Assume $a \neq b$. Take two balls $B_r(a)$ and $B_r(b)$ with such an $r$ that $B_r(a) \cap B_r(b)=\emptyset$. Then WLOG assume there is a sequence $(x_n)$ that converges to $a$. Then for all $\varepsilon > 0$, there is $N \in \mathbb{N}$ so that $d(x_n,a) < \varepsilon$ for all $n \geq N$. Then for $\varepsilon < r$, all the terms of the sequence past the corresponding $N$ are in $B_r(a)$ and not in $B_r(b)$, so the sequence certainly does not converge to $b$.
Is it correct enough?
It's mostly fine, but it's even nicer if you say "and take $r = d(b, a)/2 > 0$"; then your reader knows that $B_r(a) \cap B_r(b) = \emptyset$. Also, "WLOG assume there is a sequence $(x_n)$ that converges to $a$" is a bunch of fancy words that say nothing. Why? Because the sequence $a, a, \ldots,$ is a sequence that converges to $a$. There's no "loss of generality" here, and no need to assume anything. Furthermore, you can't assume anything about $(x_n)$ -- it's given in the hypotheses.
So a rewrite might be:
Let $(x_n)$ be a sequence in a metric space $S$. Prove: if $x_n \rightarrow a$ and $x_n \rightarrow b$ then $a=b$.

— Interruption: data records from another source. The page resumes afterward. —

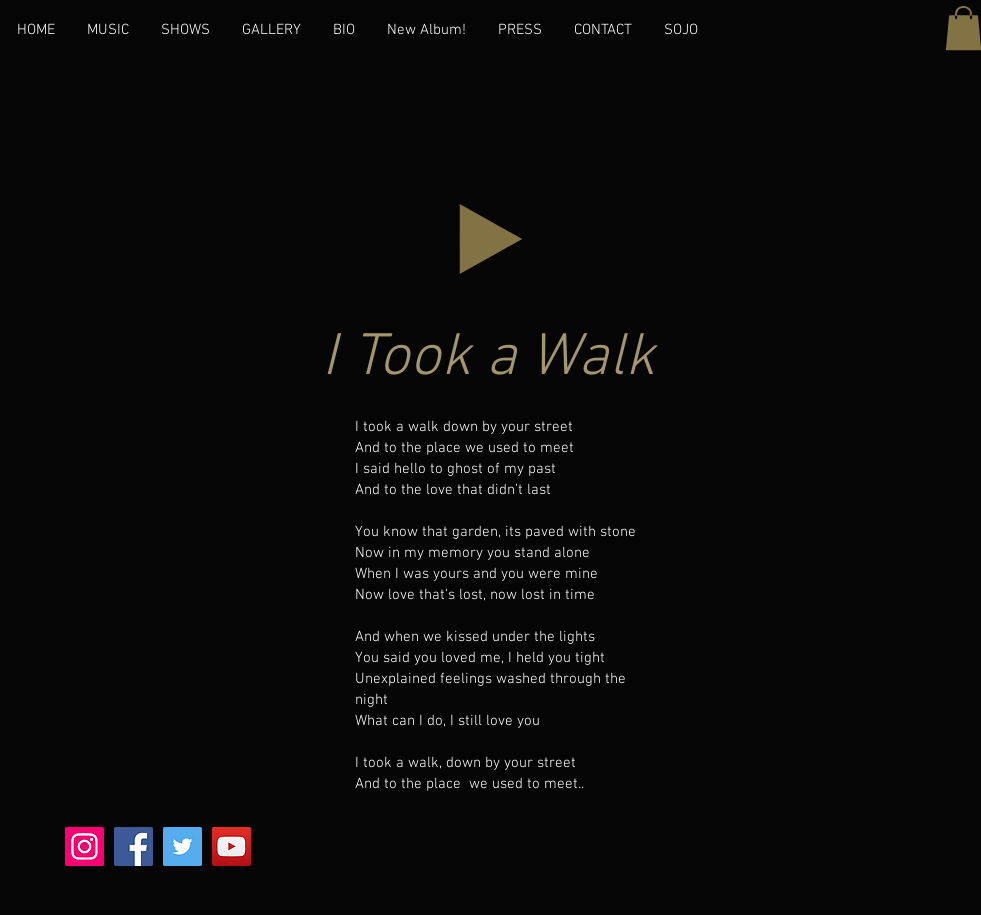 Image resolution: width=981 pixels, height=915 pixels. What do you see at coordinates (84, 846) in the screenshot?
I see `[Instagram]` at bounding box center [84, 846].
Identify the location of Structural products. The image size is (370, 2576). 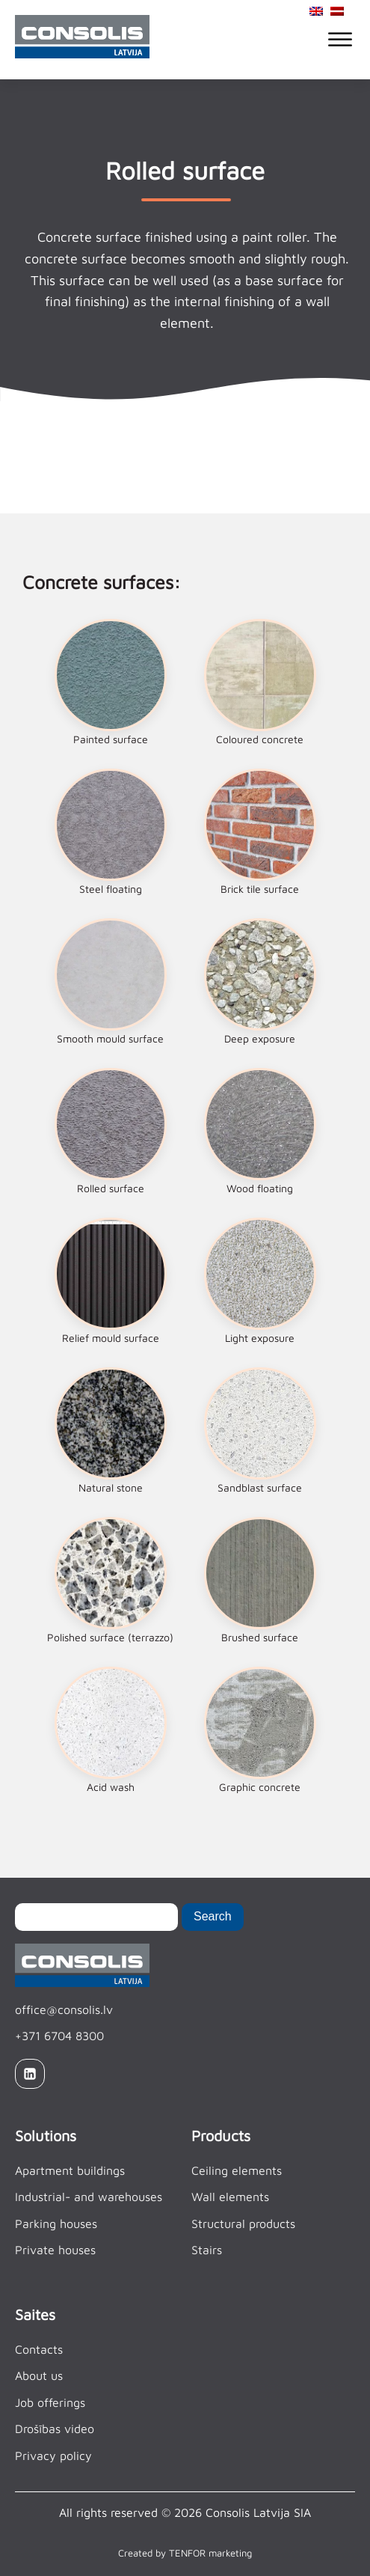 (243, 2223).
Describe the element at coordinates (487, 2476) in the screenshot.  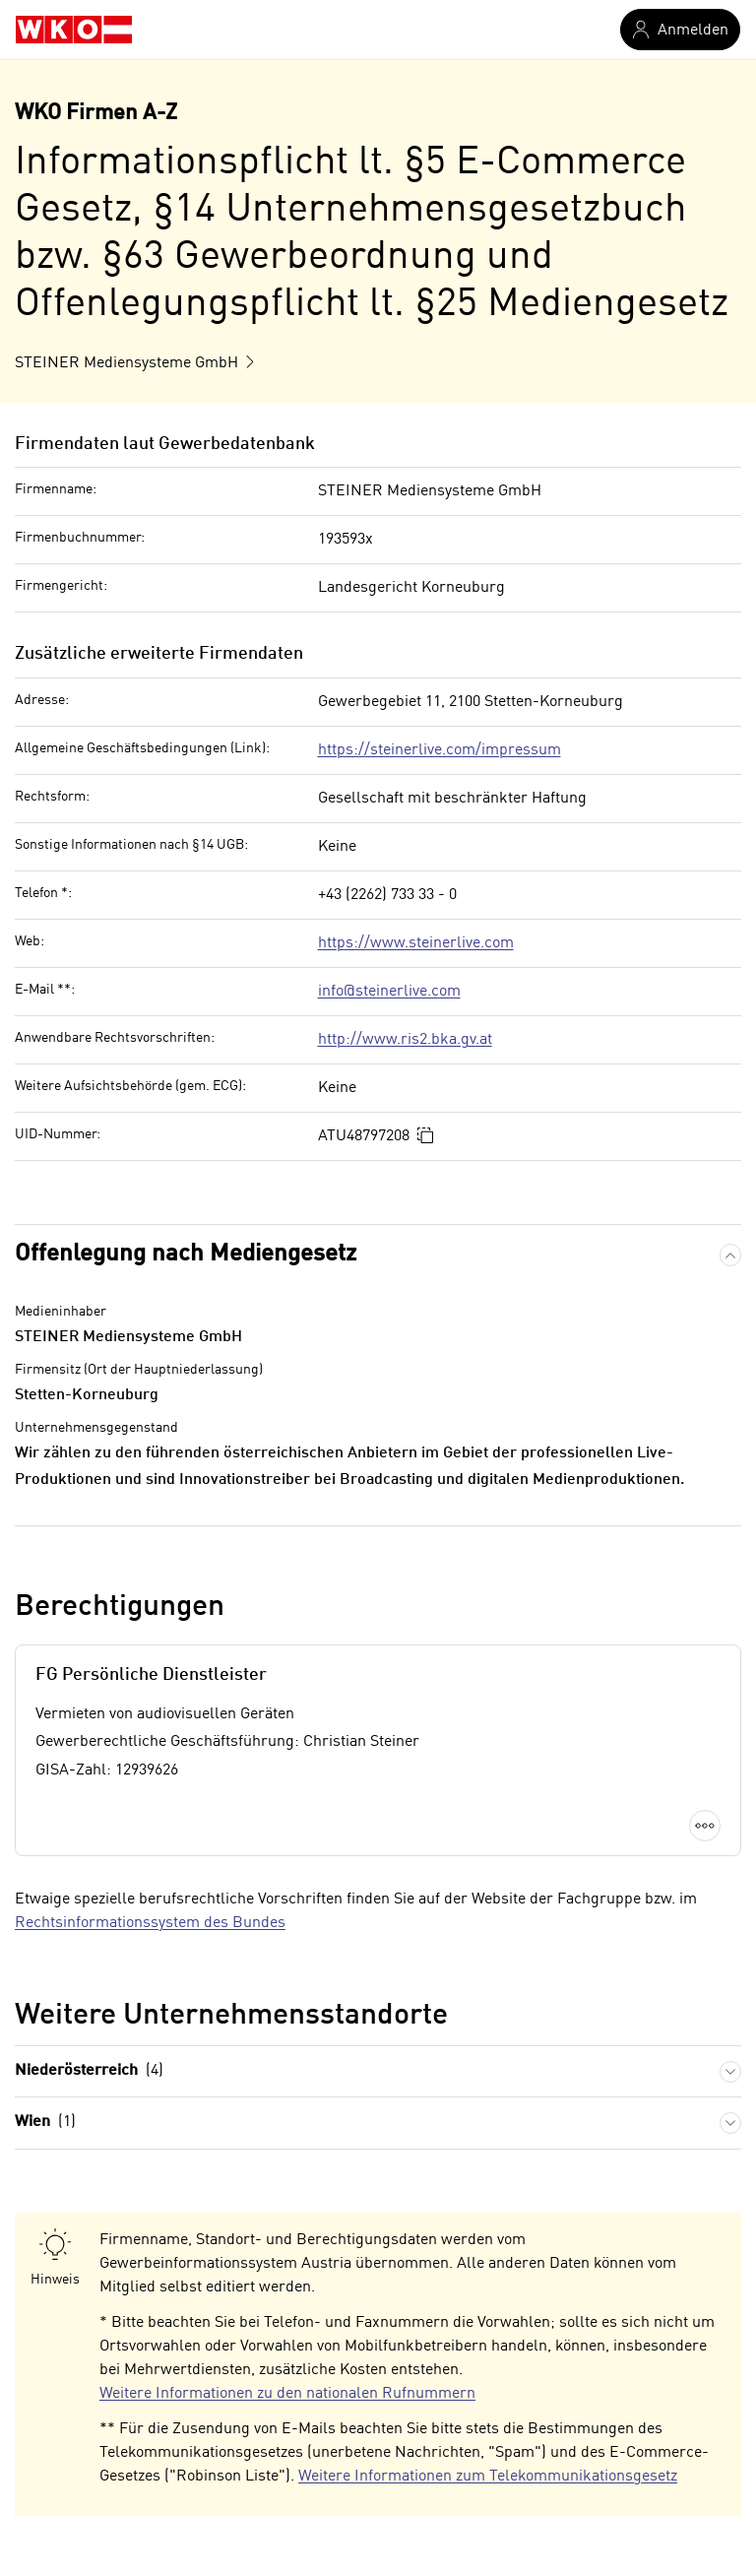 I see `Weitere Informationen zum Telekommunikationsgesetz` at that location.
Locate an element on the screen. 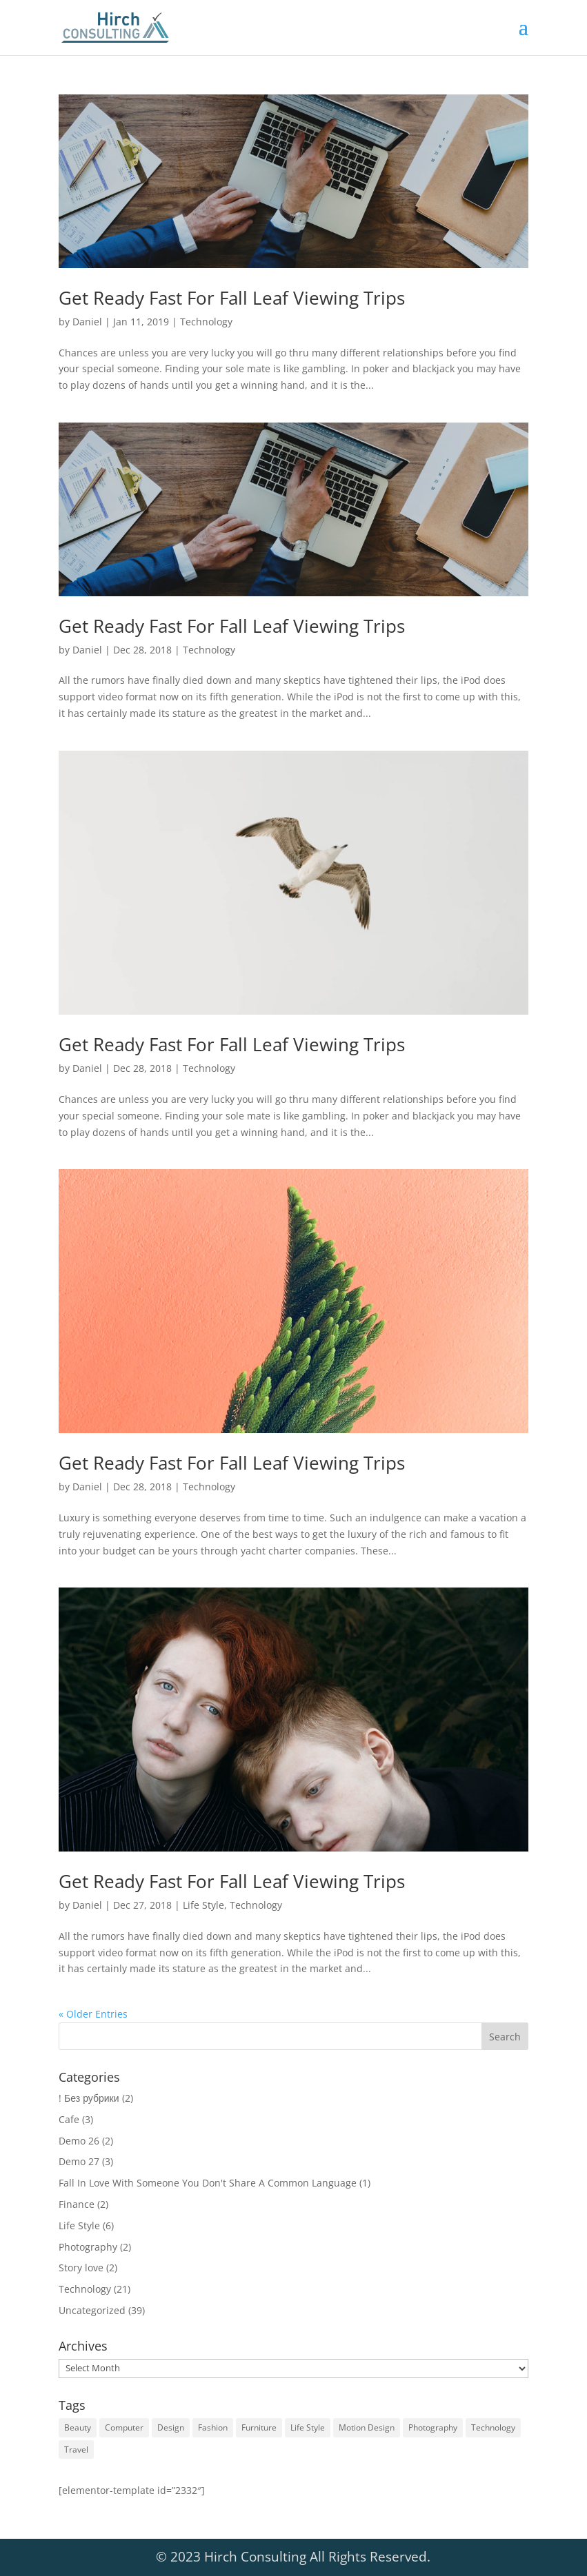 The height and width of the screenshot is (2576, 587). Furniture [Furniture (1 item)] is located at coordinates (259, 2427).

Assume $a \neq b$, and let $r = \frac{d(a, b)}{2}$. Because $a \ne b$, we have $r > 0$. Then $B_r(a) \cap B_r(b)=\emptyset$.
By definition of convergence, for all $\varepsilon > 0$, there is $N \in \mathbb{N}$ so that $d(x_n,a) < \varepsilon$ for all $n \geq N$. In particular, for $\varepsilon = r$, there is such an $N$. That means that $$ d(x_n, a) < r $$ for all $n > N$, and hence (because of the empty intersection of balls) that $$ d(x_n, b) > r $$ for all $n > N$. But that contradicts the definition of $x_n \to b$, for the choice $\varepsilon = r$.